Today, I am going to do an analysis of one of my losing trade. Although winning feels rewarding, if you want to improve, there is no better school than reviewing a setup that failed - understanding where it went bad and what would have been the best solution, was there any mistake? This is a personal introspection of how i felt during the trade, why i entered the position, what would have been the best solution and why I believe this was a bad idea to enter this trade. Please feel free to leave a comment.
The idea was simple, an upward channel started early April (the 2nd) which is one of the easiest set up to be trading. Enter the trade on the lower band and exit the trade when price bounce on the upper band with a nasty 4.6 W/L ratio. I have marked few part of the chart and will explain those points in details.
N.B.:I will study the chart and not talk about the bitcoin crash which was I guess due to the huge btc movement (8.2K BTC) which may have caused the FUD - point 4.

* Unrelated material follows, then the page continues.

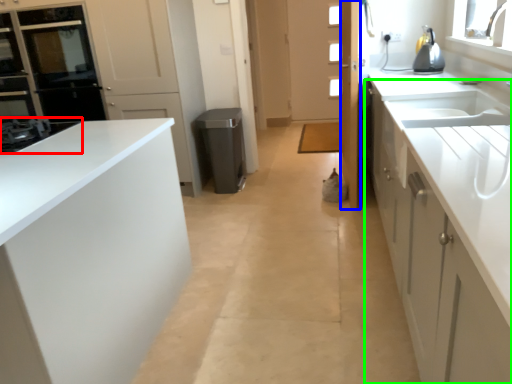 Question: Based on their relative distances, which object is nearer to home appliance (highlighted by a red box)? Choose from door (highlighted by a blue box) and cabinetry (highlighted by a green box).

Choices:
 (A) door
 (B) cabinetry

Answer: (B) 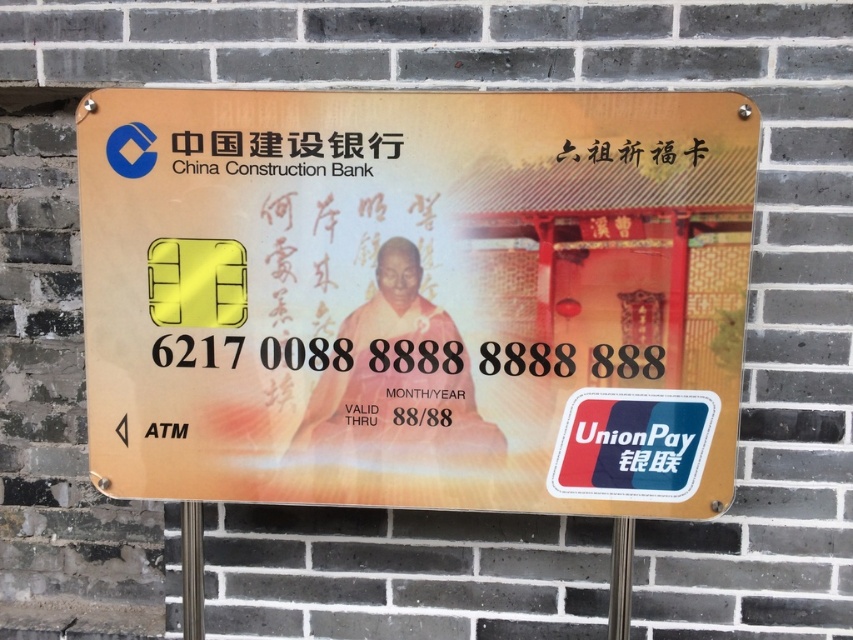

1) I can see the price bouncing on the channel and I "FEEL" confident that the price is going upward in the near future and that was my first mistake! Never trade with your guts, trading is not about winning a single trade with incredible result (200% pump), that's called gambling and you'd better go to the Casino! I strongly believe that trading is a long term game where you manage to win over a long period. Losing happens, the question is "can you win over the long term?". This was a bad timing because the price was still under all 3 EMAs (especially the 55 which is one of my trigger), the cross over of the macd was not sharp and you can see it fluctuating between 0 for 12 hours.
2) that's where i should understand that the market might be going against me, the price is bouncing on the 55 ema and the next candle is red. the price is not going upward anymore and this is a correction/ retracement.
3) The price is breaking sharply under the lower band, my stop loss is triggered. but I know some people are not putting any stop loss (although this is the most important thing!!!) and thus will continue this trade as if i was still holding it.
4) A well known case of "Support becomes Resistance", the price is bouncing on the lower band of the channel, it will most likely decrease sharply again after that movement. if I haven't closed my position, the point (5) is where i should close it.
6) Let's talk about the RSI going down, 6 happens at the same time as 3. this is again a strong signal that the price has not finished it's correction,
Finally, I missed the powerful Elliott waves!! Although moving in a channel, you can argue there are 5 waves and the retracement could go up to 100% at that point. at the present time, it went to the 78,6% level and held that level.
What if I was working and could not monitor the chart, even worse, I didn't put any stop loss... The price went below 0.0011500 ! which means that at some point the trade was a 15% loss! What should I do??
Do you believe the price is going up or down and why?
At the present time, i don't think it is going further down, first because of the MACD divergence, there are lower lows which means that the downward movement pace is slowing down. In addition,I can see that the stoch RSI is increasing sharply (you can compare it to the previous ones). it looks like we have hit the bottom. Because of this, I believe that the correction of the elliott pattern is now finished, and price will now reach the 1st fibonacci extension : 0.0016800. How I would play it and please bear in mind I am not a financial advisor! Again writing it down will allow me to come back on that thought and analyse my strategy! "I will get better!" - Waiting for the confirmation candle crossing sharply the 55 EMA, checking the the next low of the RSI is actually above the latest low (Divergence), a sharp cross-over of the MACD- then ladder my buys to lower the overall cost of it.